ACTIVITY ::
Print each record that follows exactly, leaving the pictures behind.

Stored dataset items ::
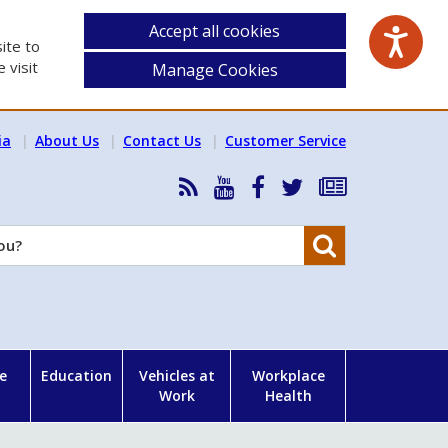
Accept all cookies
ite to
 visit
Manage Cookies
ia
About Us
Contact Us
Customer Service
RSS
HSA
HSA
Follow
Subscribe
News
on
on
HSA
to
Feed
YouTube
Facebook
on
our
Search
X
newsletter
e
Education
Vehicles at
Workplace
Work
Health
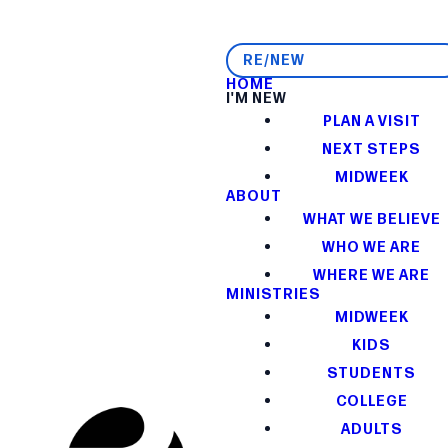
RE/NEW
HOME
I'M NEW
PLAN A VISIT
NEXT STEPS
MIDWEEK
ABOUT
WHAT WE BELIEVE
WHO WE ARE
WHERE WE ARE
MINISTRIES
MIDWEEK
KIDS
STUDENTS
COLLEGE
ADULTS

YOUR SOLUTION ::
Accept all cookies
ite to
 visit
Manage Cookies
ia
About Us
Contact Us
Customer Service
RSS
HSA
HSA
Follow
Subscribe
News
on
on
HSA
to
Feed
YouTube
Facebook
on
our
Search
X
newsletter
e
Education
Vehicles at
Workplace
Work
Health
RE/NEW
HOME
I'M NEW
PLAN A VISIT
NEXT STEPS
MIDWEEK
ABOUT
WHAT WE BELIEVE
WHO WE ARE
WHERE WE ARE
MINISTRIES
MIDWEEK
KIDS
STUDENTS
COLLEGE
ADULTS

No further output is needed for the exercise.